March 6th, 2008, 17 Comments »

I recently read about two new-to-me innovations related to reproduction. First, Slate has a piece discussing the emergence of at-home prenatal test kits that enable you to determine the gender of a fetus as early as five weeks:

Kaplan’s reporting shows how the abortion option looms behind these tests. The Jains considered abortion but decided against it. Another woman “wanted a girl so badly that she and her husband spent $25,000 on in-vitro fertilization so that doctors could select female embryos to implant in her womb.” The woman took a test at 10 weeks to make sure she wasn’t carrying a male fetus. A third woman who got a bogus result from her test says “there are women out there who experience really big disappointment. They really want to give their husbands the little boy they want, or a little girl, and they will abort based on these results.”

One example of these tests is Baby Gender Mentor (kind of a misuse of ‘mentor’ there, eh?).

The Slate piece is actually about how ordinary it’s becoming to abort a fetus because it’s of the undesired gender (boy, did I struggle over the grammar of that sentence). I’m pro-choice, but I’d prefer if people didn’t use abortion as everyday birth control, particularly when the reason is as trivial as “I wanted a boy”. I don’t have a strong rationale for my feelings, but to do so seems paltry, and flawed at some fundamental biological level.

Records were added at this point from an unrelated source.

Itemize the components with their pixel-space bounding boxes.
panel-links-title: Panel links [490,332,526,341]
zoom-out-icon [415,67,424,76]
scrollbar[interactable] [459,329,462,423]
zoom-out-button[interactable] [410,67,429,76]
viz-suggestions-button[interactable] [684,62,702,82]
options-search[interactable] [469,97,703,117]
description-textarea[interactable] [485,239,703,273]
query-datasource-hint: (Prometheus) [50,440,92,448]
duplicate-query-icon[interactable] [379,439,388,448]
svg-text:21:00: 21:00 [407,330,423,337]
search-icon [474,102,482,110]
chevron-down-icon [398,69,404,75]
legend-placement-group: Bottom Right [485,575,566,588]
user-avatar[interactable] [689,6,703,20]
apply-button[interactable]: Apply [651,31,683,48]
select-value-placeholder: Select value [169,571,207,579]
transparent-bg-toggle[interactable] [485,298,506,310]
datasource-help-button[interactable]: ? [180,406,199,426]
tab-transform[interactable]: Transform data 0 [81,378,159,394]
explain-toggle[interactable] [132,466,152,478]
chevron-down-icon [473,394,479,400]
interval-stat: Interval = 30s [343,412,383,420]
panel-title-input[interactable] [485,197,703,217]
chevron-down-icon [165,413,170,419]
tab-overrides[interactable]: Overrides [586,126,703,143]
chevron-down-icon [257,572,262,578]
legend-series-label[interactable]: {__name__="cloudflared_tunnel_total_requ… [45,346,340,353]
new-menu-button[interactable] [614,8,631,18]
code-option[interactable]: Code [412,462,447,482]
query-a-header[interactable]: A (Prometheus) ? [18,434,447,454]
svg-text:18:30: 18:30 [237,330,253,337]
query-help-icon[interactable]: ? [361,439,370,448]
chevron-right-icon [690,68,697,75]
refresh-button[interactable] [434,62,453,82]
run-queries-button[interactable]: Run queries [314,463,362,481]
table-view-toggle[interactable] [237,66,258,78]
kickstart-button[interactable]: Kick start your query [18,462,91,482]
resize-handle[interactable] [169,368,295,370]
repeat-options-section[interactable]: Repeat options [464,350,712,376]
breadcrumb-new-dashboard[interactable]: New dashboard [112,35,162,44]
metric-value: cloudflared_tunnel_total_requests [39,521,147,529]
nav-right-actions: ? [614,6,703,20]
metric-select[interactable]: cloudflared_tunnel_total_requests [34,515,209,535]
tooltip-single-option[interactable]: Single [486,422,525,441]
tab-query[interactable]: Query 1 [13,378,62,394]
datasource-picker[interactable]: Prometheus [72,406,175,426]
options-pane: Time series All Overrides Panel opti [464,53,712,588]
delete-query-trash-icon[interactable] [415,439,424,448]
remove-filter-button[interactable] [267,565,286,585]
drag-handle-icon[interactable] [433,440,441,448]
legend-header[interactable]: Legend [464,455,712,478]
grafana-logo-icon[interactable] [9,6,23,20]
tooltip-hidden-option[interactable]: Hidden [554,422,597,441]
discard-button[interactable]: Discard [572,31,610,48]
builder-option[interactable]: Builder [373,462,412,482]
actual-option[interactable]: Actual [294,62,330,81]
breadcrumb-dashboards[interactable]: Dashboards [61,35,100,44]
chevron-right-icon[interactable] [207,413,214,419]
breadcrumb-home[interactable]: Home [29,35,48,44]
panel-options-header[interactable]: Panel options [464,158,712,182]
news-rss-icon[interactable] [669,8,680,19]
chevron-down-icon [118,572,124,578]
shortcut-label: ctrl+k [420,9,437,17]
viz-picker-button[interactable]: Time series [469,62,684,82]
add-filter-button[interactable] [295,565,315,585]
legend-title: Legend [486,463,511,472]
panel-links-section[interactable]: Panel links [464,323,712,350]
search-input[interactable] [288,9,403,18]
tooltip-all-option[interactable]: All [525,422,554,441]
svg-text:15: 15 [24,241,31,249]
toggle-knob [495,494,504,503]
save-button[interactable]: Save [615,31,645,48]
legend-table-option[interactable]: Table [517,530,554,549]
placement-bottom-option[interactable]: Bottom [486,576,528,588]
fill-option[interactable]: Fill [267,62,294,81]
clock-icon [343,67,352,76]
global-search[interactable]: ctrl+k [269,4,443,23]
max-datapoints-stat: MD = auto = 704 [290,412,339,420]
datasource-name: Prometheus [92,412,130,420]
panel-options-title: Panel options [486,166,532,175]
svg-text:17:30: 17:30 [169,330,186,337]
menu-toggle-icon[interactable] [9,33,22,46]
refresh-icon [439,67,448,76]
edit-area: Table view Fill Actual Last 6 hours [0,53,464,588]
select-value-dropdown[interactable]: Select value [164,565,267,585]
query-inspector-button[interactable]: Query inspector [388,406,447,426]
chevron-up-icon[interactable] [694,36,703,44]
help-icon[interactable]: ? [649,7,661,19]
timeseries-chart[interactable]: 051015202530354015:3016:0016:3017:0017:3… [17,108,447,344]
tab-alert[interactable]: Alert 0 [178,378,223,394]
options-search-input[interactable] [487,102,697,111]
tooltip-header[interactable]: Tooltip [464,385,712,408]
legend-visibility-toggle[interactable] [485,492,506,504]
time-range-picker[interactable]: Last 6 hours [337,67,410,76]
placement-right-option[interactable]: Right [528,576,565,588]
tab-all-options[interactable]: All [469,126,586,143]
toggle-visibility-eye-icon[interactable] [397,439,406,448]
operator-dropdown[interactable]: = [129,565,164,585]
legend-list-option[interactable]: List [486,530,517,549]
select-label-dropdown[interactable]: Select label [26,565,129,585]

Your (Surrogate) Mother in India

The second innovation is described in (the awesomely-named) Amelia Gentleman’s article about commercial surrogacy in India:

Reproductive outsourcing is a new but rapidly expanding enterprise in India. Clinics that provide surrogate mothers for foreigners say they have been inundated with requests from the United States and Europe in recent months, as word spreads of India’s combination of skilled medical professionals, relatively liberal laws and low prices.

Westerners pay about US $25,000 to get a (sometimes illiterate) Indian woman to carry their baby to term. Sometimes there’s an egg donor involved as well. The surrogate mother gets about $7500. For comparison, the average accountant in India earns about $5900 a year.

One such clinic is Rotunda - The Center for Human Reproduction, at the non-encouraging URL of www.iwannagetpregnant.com.

The article is imperfect. I think profiling a gay couple needlessly complicates the ethical debate, and there’s no discussion of whether the surrogate mothers suffer any social stigma for their participation. Plus, I was left wondering about the possible physical and psychological risks to the mothers.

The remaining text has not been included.